● **Exercise directions**: Locate the line that contains "CHASSIS, STEERING, SUSPENSION & BRAKES" in the entries below, then repeat it and every following line through the line that contains "ENGINE COMPARTMENT", exactly, and no others.

● **Dataset content**:
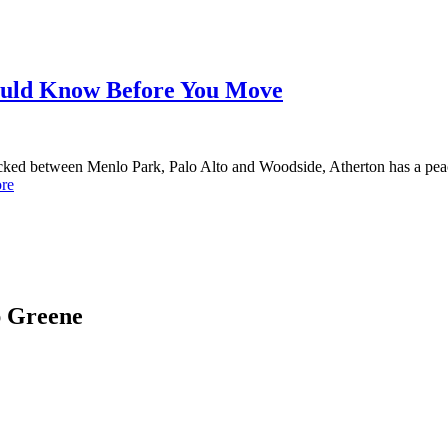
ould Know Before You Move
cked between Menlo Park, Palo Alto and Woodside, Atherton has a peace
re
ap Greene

---

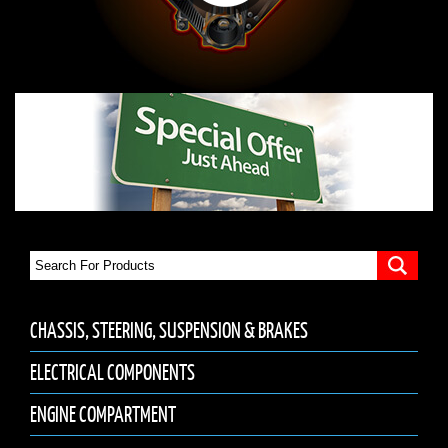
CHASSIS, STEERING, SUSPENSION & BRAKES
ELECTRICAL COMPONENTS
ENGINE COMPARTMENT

● **Written solution**:
CHASSIS, STEERING, SUSPENSION & BRAKES
ELECTRICAL COMPONENTS
ENGINE COMPARTMENT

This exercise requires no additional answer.